In total, from Los Pelambres and two other projects, Antofagasta mined 137,100 tonnes of copper in the quarter, taking the annual total to 460,700, a 3.5 per cent increase on the previous year. John Meyer at Numis forecasts that net profit in 2002 will amount to $97m (£60m), up 56 per cent on the year before thanks to the third mine coming fully on stream. The railway business is also chugging along nicely, throwing off cash to pay a dividend worth 5 per cent of the share price.

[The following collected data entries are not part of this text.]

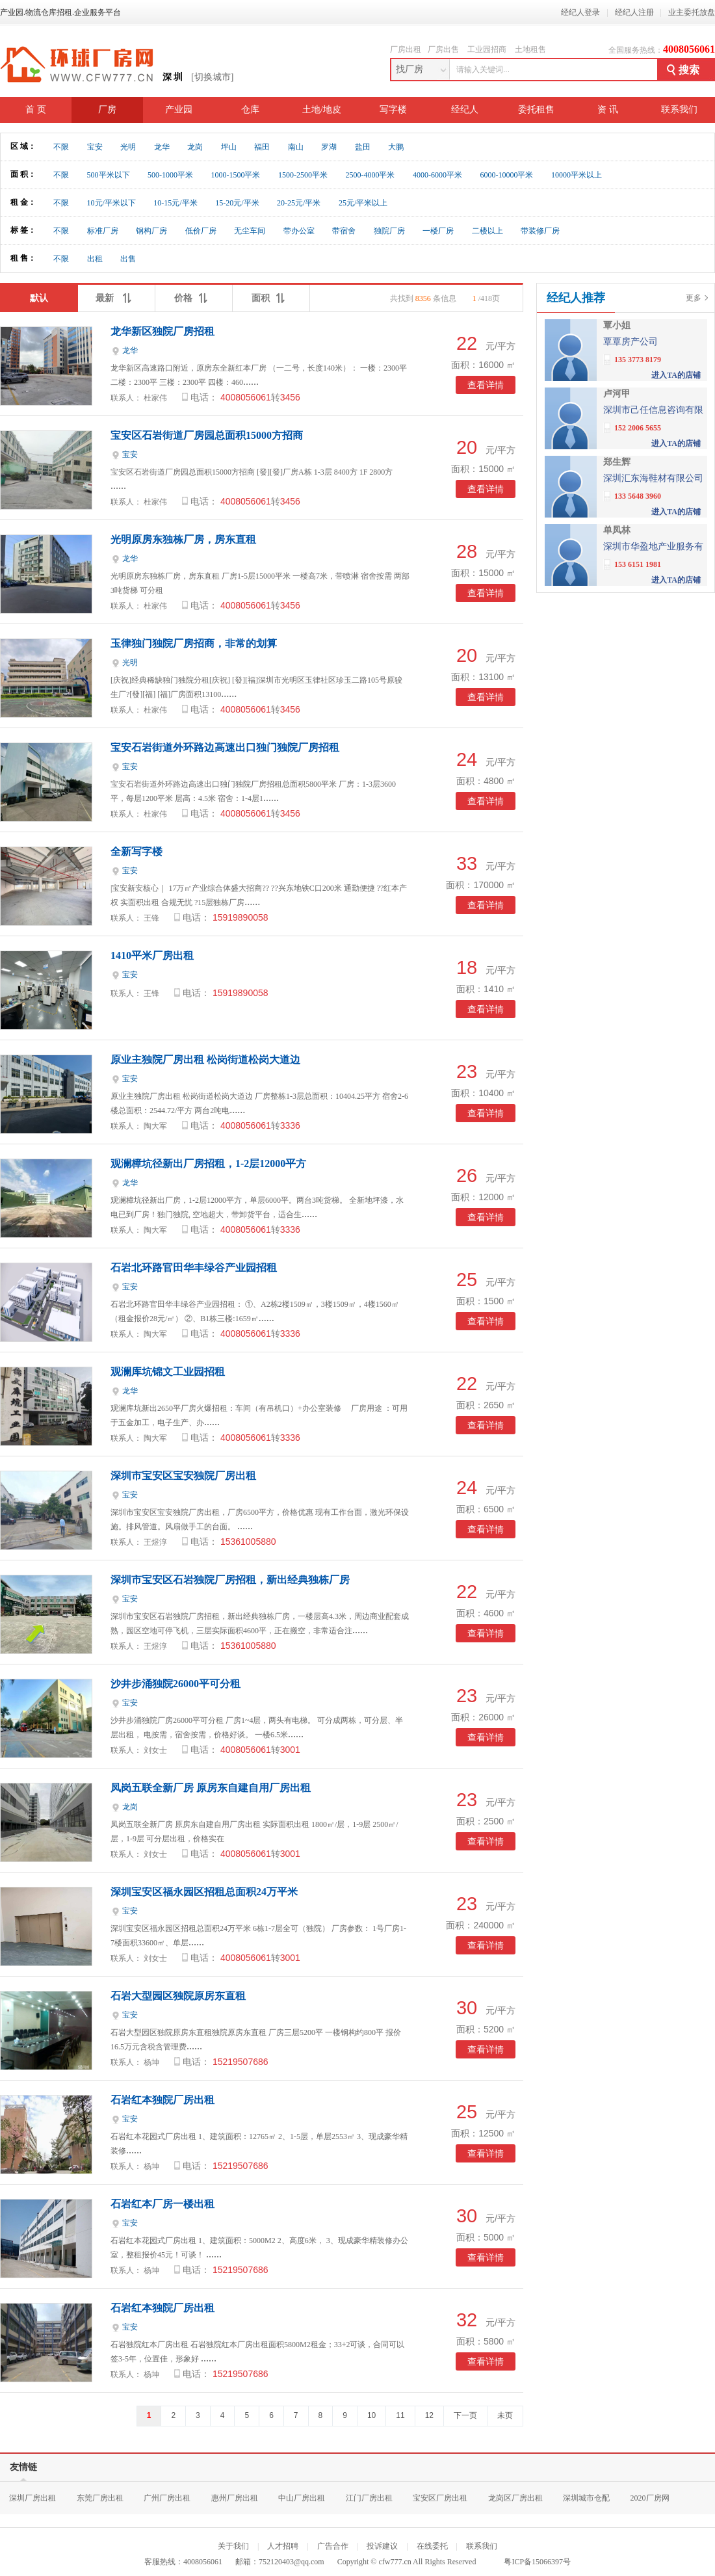  I want to click on 刘女士, so click(155, 1750).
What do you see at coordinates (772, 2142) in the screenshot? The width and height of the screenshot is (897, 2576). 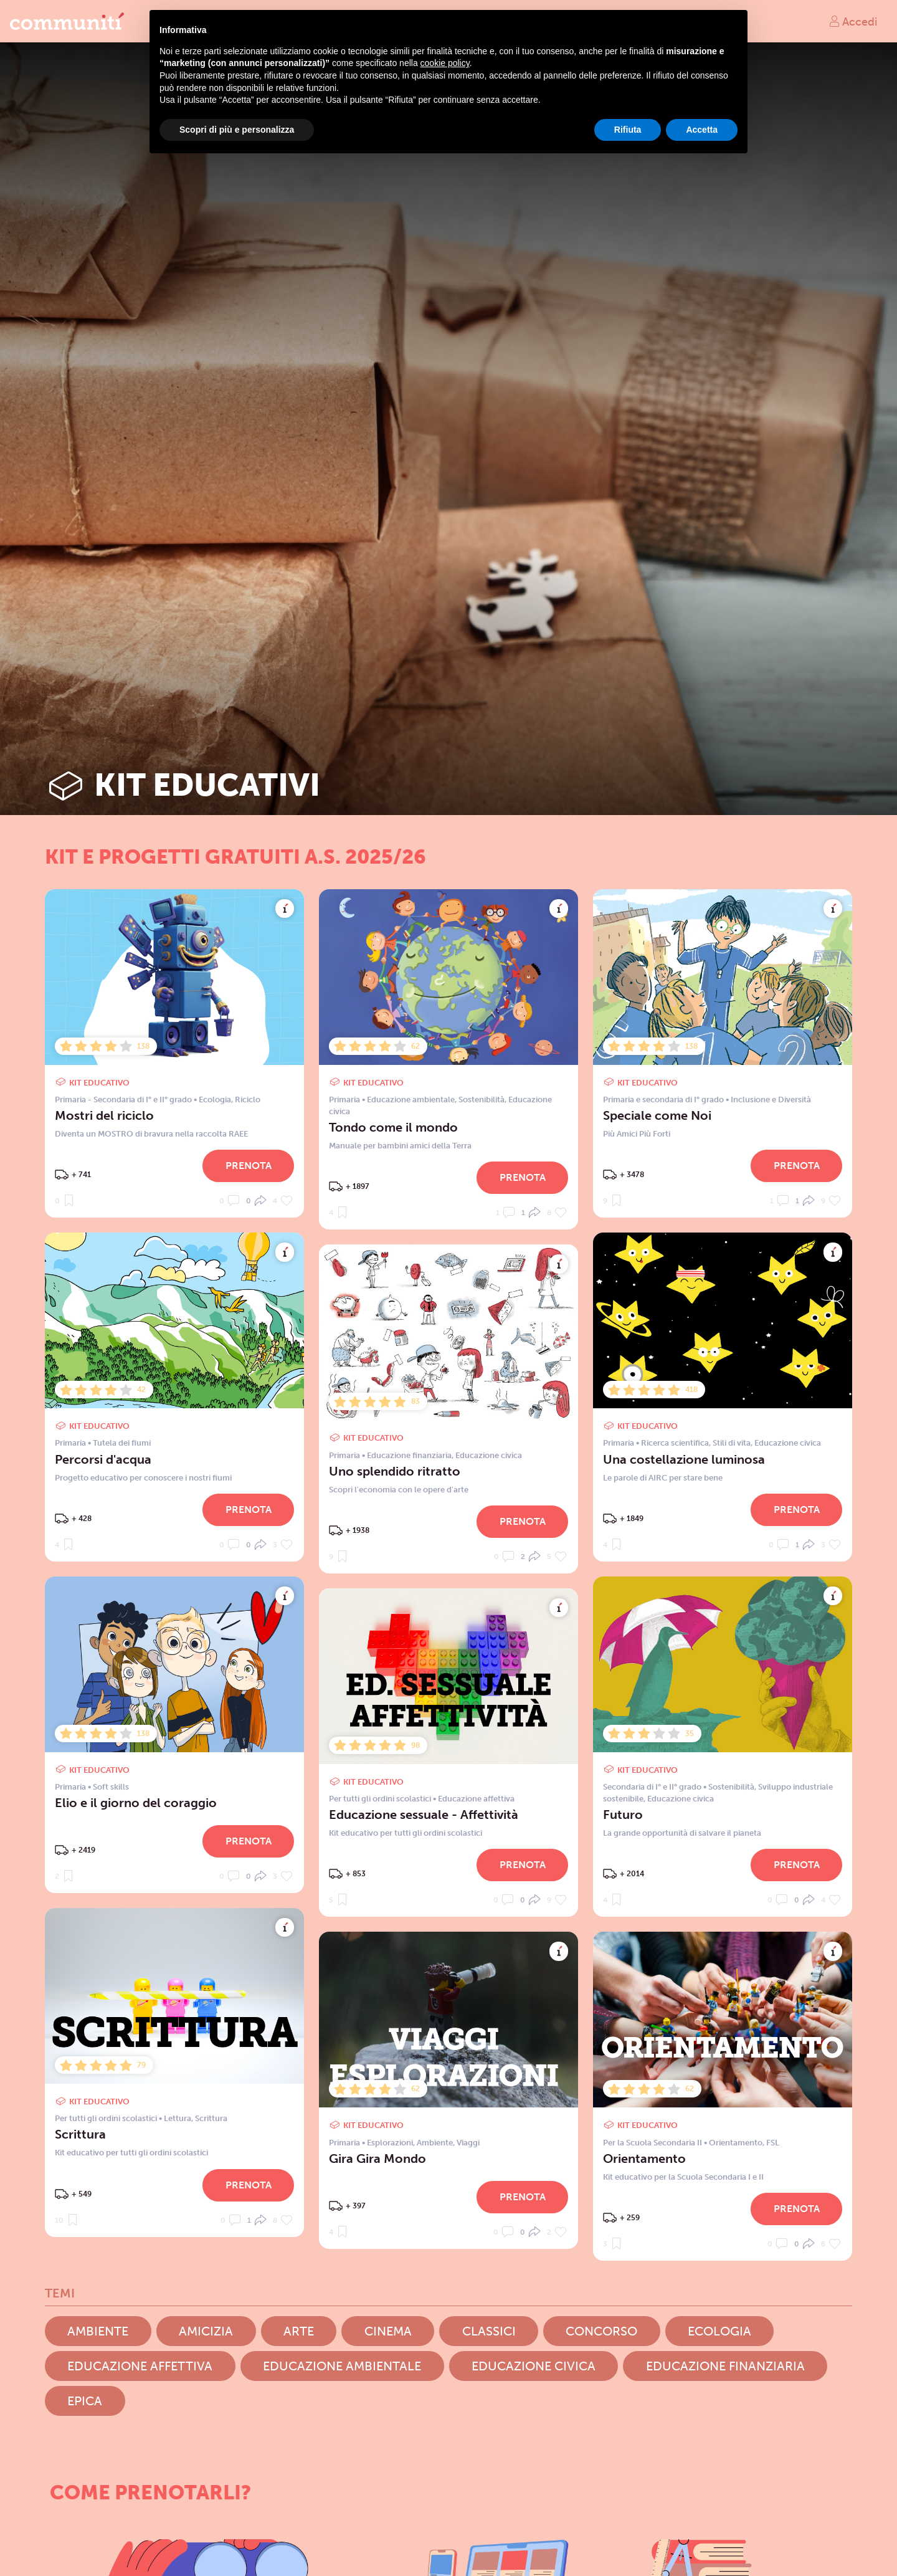 I see `FSL` at bounding box center [772, 2142].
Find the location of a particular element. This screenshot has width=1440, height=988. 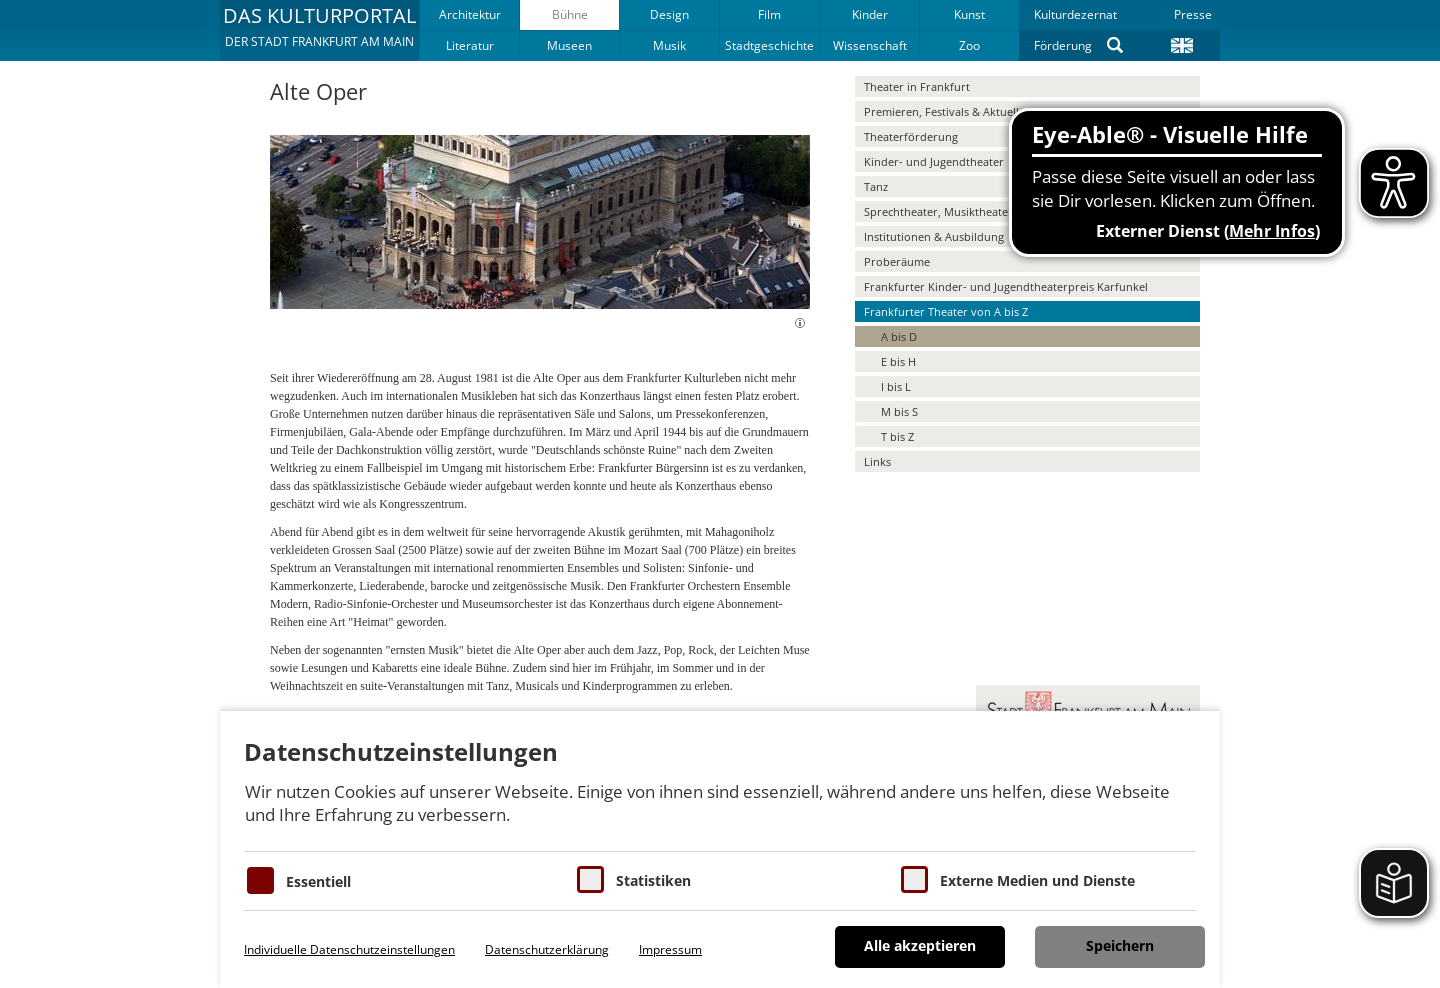 Kunst is located at coordinates (969, 14).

Improved copper prices should feed through to earnings this year, going some way to justifying a price-earnings multiple of 19 times. But that copper price has been driven by speculation rather than a pick-up in global demand and may yet be reversed. On balance, and with a big family shareholder that may yet decide to sell out to one of the world's mining giants, the shares (down 1p to 602.5p) are a "hold" rather than a "buy".
Cut losses and jump out of Tadpole Technology
There is something beguiling about the name Tadpole Technology, suggesting it might be about to sprout legs and make a big leap in shareholder value. Its Endeavors software is an exciting way of enabling computers to share applications and to improve the security of instant messaging. But as yet it is at an early stage, with very few sales.
It is regrettable, but even the best technologies can fail to make big money if there is no powerful corporate machine to drive them towards commercialisation. Worse, Microsoft funds two of Tadpole's rivals.
There is a better established technology within Tadpole which, in an ideal world, would generate cash to support the work on Endeavors. Cartesia makes software used by utilities for relaying maps and other info to engineers in the field. Results released late on Tuesday are not detailed enough to judge how profitable this might be, but the group says Cartesia can break even by autumn. Tadpole's own broker has given up forecasting results.
What is sure is that Tadpole lost £11.1m in the year to 30 September. It reckons its £6.5m credit facility will be enough to fund the business for now, but this credit is no blessing. The debt is settled by the issue of shares, so every penny Tadpole spends on research dilutes the value of shareholders' equity. By summer, shareholders may be tapped for cash through a placing or rights issue.
Tadpole shares wriggled 11 per cent higher to 6.5p yesterday, but investors should cut their losses.